The Metro of Panama is the most important public infrastructure project under development in the Republic of Panama and the first of its class in Central America.
Morgan & Morgan advised Banistmo Investment Corporation with respect to the financing of the first LNG terminal in Panama
Morgan & Morgan advised Banistmo Investment Corporation, S.A. as holder of local collateral of several energy projects and the most recent being the Gas Natural Atlantico, S. de R.L. and Costa Norte LNG Terminal S. de R.L. LNG project locate in the province of Colon, Panama, which is an approximately US$600 million financing.
This is a cross-border transaction involved attorneys from United States of America and Panama.

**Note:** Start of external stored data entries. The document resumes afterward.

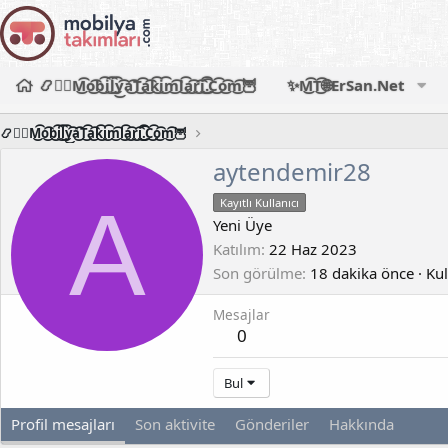
📿🧙‍♂️M͜͡o͜͡b͜͡i͜͡l͜͡y͜͡a͜͡T͜͡a͜͡k͜͡i͜͡m͜͡l͜͡a͜͡r͜͡i͜͡.͜͡C͜͡o͜͡m͜͡🦉
✨M͜͡T͜͡🌐ErSan.Net
📿🧙‍♂️M͜͡o͜͡b͜͡i͜͡l͜͡y͜͡a͜͡T͜͡a͜͡k͜͡i͜͡m͜͡l͜͡a͜͡r͜͡i͜͡.͜͡C͜͡o͜͡m͜͡🦉
aytendemir28
A
Kayıtlı Kullanıcı
Yeni Üye
Katılım
22 Haz 2023
Son görülme
18 dakika önce
·
Kul
Mesajlar
0
Bul
Profil mesajları
Son aktivite
Gönderiler
Hakkında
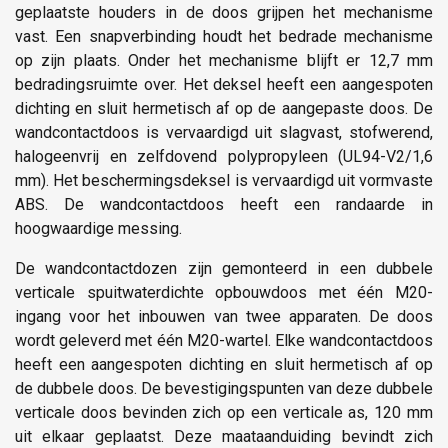
geplaatste houders in de doos grijpen het mechanisme
vast. Een snapverbinding houdt het bedrade mechanisme
op zijn plaats. Onder het mechanisme blijft er 12,7 mm
bedradingsruimte over. Het deksel heeft een aangespoten
dichting en sluit hermetisch af op de aangepaste doos. De
wandcontactdoos is vervaardigd uit slagvast, stofwerend,
halogeenvrij en zelfdovend polypropyleen (UL94-V2/1,6
mm). Het beschermingsdeksel is vervaardigd uit vormvaste
ABS. De wandcontactdoos heeft een randaarde in
hoogwaardige messing.
De wandcontactdozen zijn gemonteerd in een dubbele
verticale spuitwaterdichte opbouwdoos met één M20-
ingang voor het inbouwen van twee apparaten. De doos
wordt geleverd met één M20-wartel. Elke wandcontactdoos
heeft een aangespoten dichting en sluit hermetisch af op
de dubbele doos. De bevestigingspunten van deze dubbele
verticale doos bevinden zich op een verticale as, 120 mm
uit elkaar geplaatst. Deze maataanduiding bevindt zich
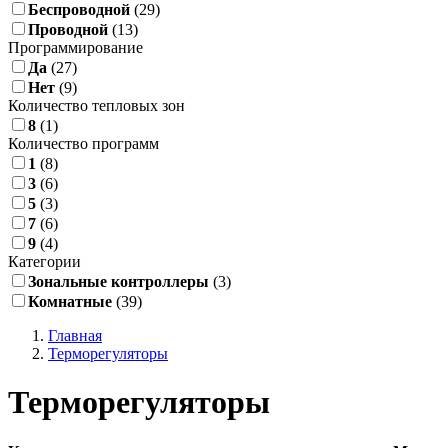
Беспроводной
(29)
Проводной
(13)
Программирование
Да
(27)
Нет
(9)
Количество тепловых зон
8
(1)
Количество программ
1
(8)
3
(6)
5
(3)
7
(6)
9
(4)
Категории
Зональные контроллеры
(3)
Комнатные
(39)
Главная
Терморегуляторы
Терморегуляторы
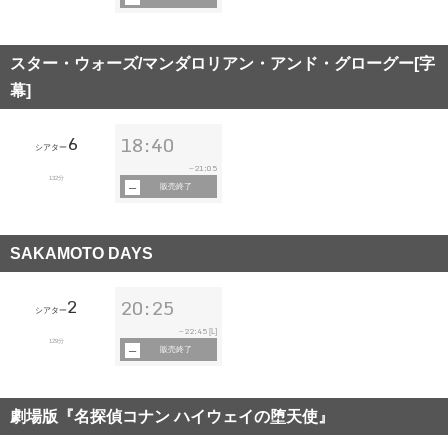
スター・ウォーズ/マンダロリアン・アンド・グローグー[字
幕]
6
18:40
シアター
21:05
~
132分
販売終了
SAKAMOTO DAYS
2
20:25
シアター
22:45
~
[L]
129分
販売終了
劇場版『名探偵コナン ハイウェイの堕天使』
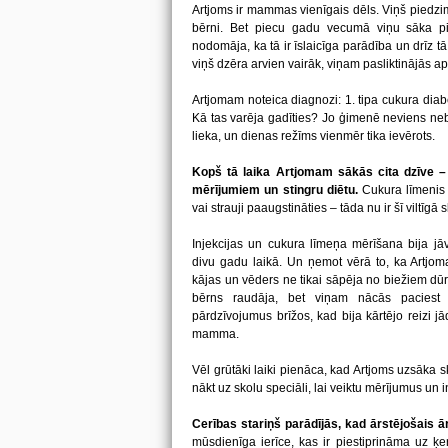
Artjoms ir mammas vienīgais dēls. Viņš piedzima 
bērni. Bet piecu gadu vecumā viņu sāka 
nodomāja, ka tā ir īslaicīga parādība un drīz 
viņš dzēra arvien vairāk, viņam pasliktinājās a
Artjomam noteica diagnozi: 1. tipa cukura dia
Kā tas varēja gadīties? Jo ģimenē neviens nebi
lieka, un dienas režīms vienmēr tika ievērots.
Kopš tā laika Artjomam sākās cita dzīve –
mērījumiem un stingru diētu.
Cukura līmenis 
vai strauji paaugstināties – tāda nu ir šī viltīgā
Injekcijas un cukura līmeņa mērīšana bija jāv
divu gadu laikā. Un ņemot vērā to, ka Artjoma
kājas un vēders ne tikai sāpēja no biežiem dūri
bērns raudāja, bet viņam nācās paciest
pārdzīvojumus brīžos, kad bija kārtējo reizi 
mamma.
Vēl grūtāki laiki pienāca, kad Artjoms uzsāka 
nākt uz skolu speciāli, lai veiktu mērījumus un i
Cerības stariņš parādījās, kad ārstējošais ā
mūsdienīga ierīce, kas ir piestiprināma uz ķe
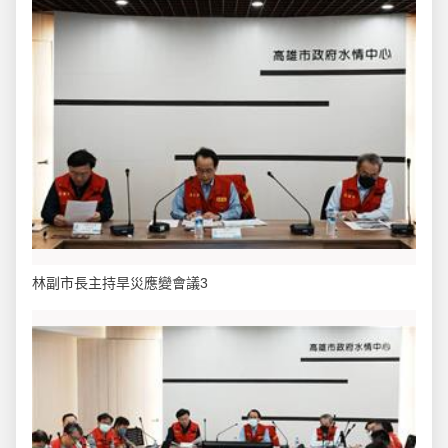
林副市長主持旱災應變會議3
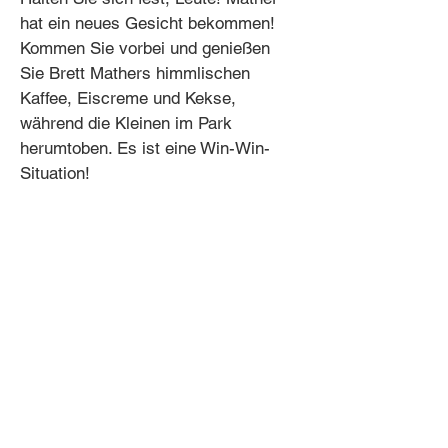
hat ein neues Gesicht bekommen!
Kommen Sie vorbei und genießen
Sie Brett Mathers himmlischen
Kaffee, Eiscreme und Kekse,
während die Kleinen im Park
herumtoben. Es ist eine Win-Win-
Situation!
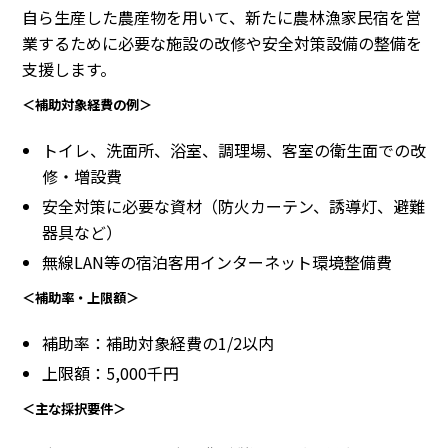
自ら生産した農産物を用いて、新たに農林漁家民宿を営
業するために必要な施設の改修や安全対策設備の整備を
支援します。
＜補助対象経費の例＞
トイレ、洗面所、浴室、調理場、客室の衛生面での改
修・増設費
安全対策に必要な資材（防火カーテン、誘導灯、避難
器具など）
無線LAN等の宿泊客用インターネット環境整備費
＜補助率・上限額＞
補助率：補助対象経費の1/2以内
上限額：5,000千円
＜主な採択要件＞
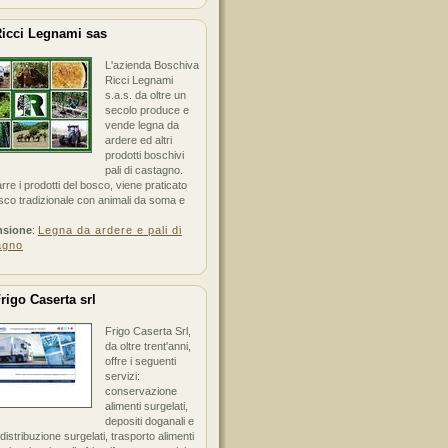
icci Legnami sas
L'azienda Boschiva
Ricci Legnami
s.a.s. da oltre un
secolo produce e
vende legna da
ardere ed altri
prodotti boschivi
pali di castagno.
arre i prodotti del bosco, viene praticato
sco tradizionale con animali da soma e
nsione
:
Legna da ardere e pali di
agno
rigo Caserta srl
Frigo Caserta Srl,
da oltre trent'anni,
offre i seguenti
servizi:
conservazione
alimenti surgelati,
depositi doganali e
i distribuzione surgelati, trasporto alimenti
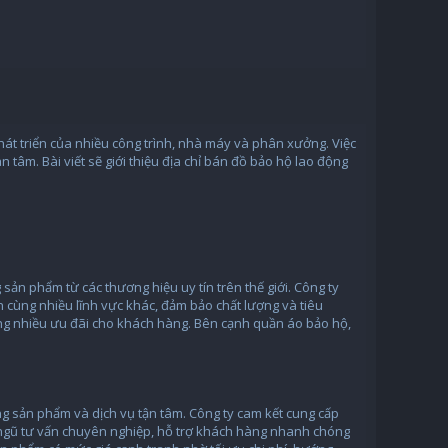
át triển của nhiều công trình, nhà máy và phân xưởng. Việc
 tâm. Bài viết sẽ giới thiệu địa chỉ bán đồ bảo hộ lao động
ản phẩm từ các thương hiệu uy tín trên thế giới. Công ty
cùng nhiều lĩnh vực khác, đảm bảo chất lượng và tiêu
ùng nhiều ưu đãi cho khách hàng. Bên cạnh quần áo bảo hộ,
ng sản phẩm và dịch vụ tận tâm. Công ty cam kết cung cấp
 ngũ tư vấn chuyên nghiệp, hỗ trợ khách hàng nhanh chóng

The matter is from 2016 however the firm continue to advise in issues that arise from the financing.
Senior associate Kharla Aizpurua Olmos, participated in this transaction.
Morgan & Morgan advised Thesan with respect to a US$11.5 million finance for the development and operation of solar energy project El Espinal
Morgan & Morgan acted as Panamanian counsel to Thesan with respect to a US$11.5 Million Dollars Project Finance facility granted by CIFI (Corporación Interamericana para el Financiamiento de Infraestructura, S.A.) for the development and operation of a solar photovoltaic power plant “El Espinal”, with an installed capacity of 8.5MW in the Republic of Panama.
Partner Ramon Varela, and associate Ana Carolina Castillo, participated in this transaction.
Morgan & Morgan advised OeEB, FMO and Proparco in connection with a Loan Agreement for an amount of up to US$45 million
Morgan & Morgan acted as Panamanian counsel to Oesterreichische Entwicklungsbank AG (OeEB), Nederlandse Financierings-Maatschappij voor Ontwikkelingslanden N.V. (FMO) and Societe de Promotion et de Participation pour la Cooperation Economique (Proparco), in connection with a US$45,000,000.00 credit facility granted by said financial institutions to Corporación Interamericana para el Financiamiento de Infraestructura, S.A. (CIFI).
Partner Inocencio Galindo and associate Roberto Vidal, participated in this transaction.